Qu’est-ce qu’enseigner aujourd’hui ?

Pages 9 à 11

1« Qu’est-ce qu’enseigner ? » n’est pas une question nouvelle, elle alimente depuis des décennies des réflexions, des recherches, des débats, des polémiques. Les approches en ont été diverses : regard universitaire des sciences de l’éducation, de la sociologie, de la psychologie au sens large, de la pédagogie et de la didactique bien sûr, regard de l’opinion, de la presse et du grand public, regard des acteurs eux-mêmes dans la diversité de leurs métiers et de leurs fonctions, regard des partenaires associatifs, regard des élèves également – rarement métier n’aura été autant radiographié. Enseigner est bien un métier complexe, en interaction avec de nombreux acteurs d’éducation, avec un système éducatif, avec une société toute entière, avec le monde comme il va, dans ses déchirures et ses tensions, dont nous avons pu mesurer récemment qu’elles peuvent toucher l’école au cœur.

2Nous aborderons le métier dans sa réalité professionnelle, celle de la diversité de ses pratiques, de la maternelle à l’université. Nous ferons dialoguer ces pratiques, avec les valeurs et les représentations qui les animent. Nous interrogerons les postures, tout particulièrement celles qui inscrivent le métier dans un relationnel souvent déterminant.

3« Qu’est-ce qu’enseigner ? », une question familière et récurrente donc, que l’année 2020 aura toutefois mise en relief de façon spécifique. Il ne sera pas vain de s’interroger sur ce que le contexte aura révélé de l’essentiel de l’acte, quand les lieux auxquels il est associé ferment ou interrogent les garanties de sécurité sanitaire.
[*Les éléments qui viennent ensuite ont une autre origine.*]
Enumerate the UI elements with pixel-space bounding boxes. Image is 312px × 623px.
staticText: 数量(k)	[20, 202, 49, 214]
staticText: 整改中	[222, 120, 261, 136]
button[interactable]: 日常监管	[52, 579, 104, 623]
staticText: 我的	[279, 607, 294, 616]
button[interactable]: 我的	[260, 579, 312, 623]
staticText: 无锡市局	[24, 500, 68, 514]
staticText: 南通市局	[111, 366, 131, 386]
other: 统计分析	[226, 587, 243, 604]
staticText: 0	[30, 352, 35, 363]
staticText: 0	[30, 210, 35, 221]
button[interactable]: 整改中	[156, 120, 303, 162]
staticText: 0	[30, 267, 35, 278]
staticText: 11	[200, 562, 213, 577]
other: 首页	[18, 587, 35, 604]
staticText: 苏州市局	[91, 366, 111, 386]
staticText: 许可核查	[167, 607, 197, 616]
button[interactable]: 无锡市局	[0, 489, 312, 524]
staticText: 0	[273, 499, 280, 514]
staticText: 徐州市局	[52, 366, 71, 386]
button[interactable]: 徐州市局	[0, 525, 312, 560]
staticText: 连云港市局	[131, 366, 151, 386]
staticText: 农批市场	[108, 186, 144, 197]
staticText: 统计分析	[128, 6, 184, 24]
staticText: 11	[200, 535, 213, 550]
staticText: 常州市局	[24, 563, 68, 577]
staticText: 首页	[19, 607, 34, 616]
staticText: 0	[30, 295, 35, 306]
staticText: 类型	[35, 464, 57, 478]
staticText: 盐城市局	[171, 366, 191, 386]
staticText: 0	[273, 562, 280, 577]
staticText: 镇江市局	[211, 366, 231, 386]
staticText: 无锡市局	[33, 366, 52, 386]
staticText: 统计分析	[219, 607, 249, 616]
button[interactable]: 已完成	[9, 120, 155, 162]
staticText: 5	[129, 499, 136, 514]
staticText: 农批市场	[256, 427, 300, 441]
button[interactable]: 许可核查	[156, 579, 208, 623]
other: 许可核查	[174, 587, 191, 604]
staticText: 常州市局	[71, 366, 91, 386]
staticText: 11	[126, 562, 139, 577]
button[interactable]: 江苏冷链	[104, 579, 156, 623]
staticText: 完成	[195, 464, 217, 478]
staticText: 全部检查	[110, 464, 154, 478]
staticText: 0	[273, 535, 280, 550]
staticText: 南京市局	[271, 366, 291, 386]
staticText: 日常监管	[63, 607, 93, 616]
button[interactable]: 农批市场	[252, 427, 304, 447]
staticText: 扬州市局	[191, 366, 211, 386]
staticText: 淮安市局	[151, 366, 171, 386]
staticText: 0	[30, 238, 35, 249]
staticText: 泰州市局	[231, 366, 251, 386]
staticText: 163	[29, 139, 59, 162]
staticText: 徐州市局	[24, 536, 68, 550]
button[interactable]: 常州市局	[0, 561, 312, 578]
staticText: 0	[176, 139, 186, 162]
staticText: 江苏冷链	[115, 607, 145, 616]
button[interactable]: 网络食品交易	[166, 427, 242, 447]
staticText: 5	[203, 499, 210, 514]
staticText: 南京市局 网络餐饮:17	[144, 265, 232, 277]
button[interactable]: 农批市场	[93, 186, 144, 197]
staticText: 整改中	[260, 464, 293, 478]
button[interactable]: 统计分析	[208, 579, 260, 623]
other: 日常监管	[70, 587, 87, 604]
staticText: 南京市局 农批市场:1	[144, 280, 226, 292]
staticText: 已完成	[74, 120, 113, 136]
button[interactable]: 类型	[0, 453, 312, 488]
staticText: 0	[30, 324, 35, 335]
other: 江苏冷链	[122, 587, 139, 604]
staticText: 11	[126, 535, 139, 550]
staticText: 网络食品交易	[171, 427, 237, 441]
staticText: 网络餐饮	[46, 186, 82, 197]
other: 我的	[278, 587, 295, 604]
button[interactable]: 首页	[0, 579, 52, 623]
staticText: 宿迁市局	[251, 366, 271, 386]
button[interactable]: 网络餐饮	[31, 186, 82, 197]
L’acte d’enseigner n’est pas neutre, il porte des objectifs et des valeurs

4Enseigner aujourd’hui en France s’inscrit dans un cadre politique et institutionnel fort qui émane de la nation (« idéal commun de liberté, d’égalité et de fraternité » exprimé dans le préambule de la Constitution, lois sur l’éducation votées par le parlement) ou qu’elle approuve (conventions internationales, Unesco…), dans un cadre de référence philosophique qui est celui de l’humanisme et des lumières, et dans les évolutions et les aspirations économiques et sociales du pays. Ainsi depuis les années 1970, si enseigner s’est adapté aux objectifs de démocratisation, enseigner est placé aujourd’hui devant la réalité des écarts de réussite des élèves qui en ont découlé. Comment ces cadres se déclinent-ils dans la classe ? comment la diversité des territoires et la diversité sociale qui s’y traduit, motivent-ils la réalité des pratiques ? Les réponses apportées par les professeurs sont-elles marquées par leur propre origine sociale ? sont-elles influencées par le regard qu’ils portent sur leur métier ? Les engagements professionnels souffrent-ils de la crise du métier, dans sa reconnaissance et sa lisibilité sociale ? Comment la définition que chacun peut donner de son métier porte-t-elle la trace du but ultime qu’il lui assigne ? Finir le programme ? se situer dans le monde d’aujourd’hui, rechercher des réponses, analyser et critiquer une source, un texte, des images ? agir en citoyen responsable ? Au printemps 2020, quel a été l’objectif prioritaire ? ne perdre aucun élève, garder le lien, donner les clés pour un travail autonome ? comment la réalité des pratiques du quotidien a-t-elle ou non facilité cette adaptation au contexte ?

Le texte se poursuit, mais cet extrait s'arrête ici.